Supply Flashcards
Name all the factors affecting market supply (x6)
- The price of the good or service itself
- The price of other goods or services
- The state of technology
- Changes in the cost of factors of production
- The quantity of the good available
- Climatic and seasonal influence
How does the price of the good or service itself affect market supply (x2)?
- The market price of the good or service will influence the producer’s ability and willingness to supply it
- The expectations of suppliers about the future price of a good or service influences the level of supply e.g. if the supplier believes the price will rise in the future, supply of the good or service will increase
How does the state of technology affect market supply?
Improvements in technology lower production costs and allow more firms to supply more goods at a given price
Describe the law of supply
As the price of a certain product rises, the quantity supplied by producers will rise
What is price elasticity of supply?
It measures the responsiveness of the quantity supplied of a product to changes in price
Describe different types of price elasticity (x3)
- If the rise in quantity supplied is proportionally greater than the increase in price, then the supply is very responsive to a price change - thus is elastic
- A less than proportionate change in quantity supplied would indicate supply is relatively inelastic
- If quantity supplied rises by the same proportion as the price increase, supply is unit elastic
Describe perfectly elastic supply
Where producers are willing to supply an infinite quantity or a good or service at one price but nothing at all at a price below this (highly unlikely)
Describe perfectly inelastic supply
Where producers are willing to supply a given quantity of a good or service regardless of price (theoretical)
Name the factors affecting elasticity of supply
- Time lags after a price change
- The ability to hold and store stock
- Excess capacity
How do time lags after a price change affect supply?

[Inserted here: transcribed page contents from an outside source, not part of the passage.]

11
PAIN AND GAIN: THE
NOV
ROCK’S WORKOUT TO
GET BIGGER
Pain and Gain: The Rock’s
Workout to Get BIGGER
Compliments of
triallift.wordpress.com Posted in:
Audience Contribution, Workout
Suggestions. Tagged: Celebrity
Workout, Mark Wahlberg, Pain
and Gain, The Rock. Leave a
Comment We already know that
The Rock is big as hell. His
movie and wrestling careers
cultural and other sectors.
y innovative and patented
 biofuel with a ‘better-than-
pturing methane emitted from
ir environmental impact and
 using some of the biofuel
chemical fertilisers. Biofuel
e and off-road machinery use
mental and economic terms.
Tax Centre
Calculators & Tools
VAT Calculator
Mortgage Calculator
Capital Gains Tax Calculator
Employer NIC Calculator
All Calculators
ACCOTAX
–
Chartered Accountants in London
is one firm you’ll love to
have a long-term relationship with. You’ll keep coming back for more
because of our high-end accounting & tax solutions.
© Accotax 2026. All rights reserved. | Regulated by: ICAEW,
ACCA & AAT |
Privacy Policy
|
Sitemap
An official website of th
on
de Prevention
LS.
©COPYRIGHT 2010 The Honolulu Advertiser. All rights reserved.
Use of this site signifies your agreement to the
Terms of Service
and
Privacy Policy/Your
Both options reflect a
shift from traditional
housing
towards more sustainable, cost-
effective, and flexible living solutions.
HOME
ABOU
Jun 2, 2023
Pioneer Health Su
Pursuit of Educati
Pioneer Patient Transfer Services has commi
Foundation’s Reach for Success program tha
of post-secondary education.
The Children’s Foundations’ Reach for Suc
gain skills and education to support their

- The greater amount of time that producers have to respond to a price change, the more elastic the supply is for the product in question
- In the time immediately after the price change, the supply of most products would be virtually perfectly inelastic because producers can increase any of the inputs
How does the ability to hold stock affect elasticity of supply (x2)
- The ability to hold stock will affect the ease with which producers can respond to price changes
- The easier it is to hold stock, the more elastic the supply e.g. fruits and vegetables have relatively inelastic supply
How does excess capacity affect elasticity of supply? (x2)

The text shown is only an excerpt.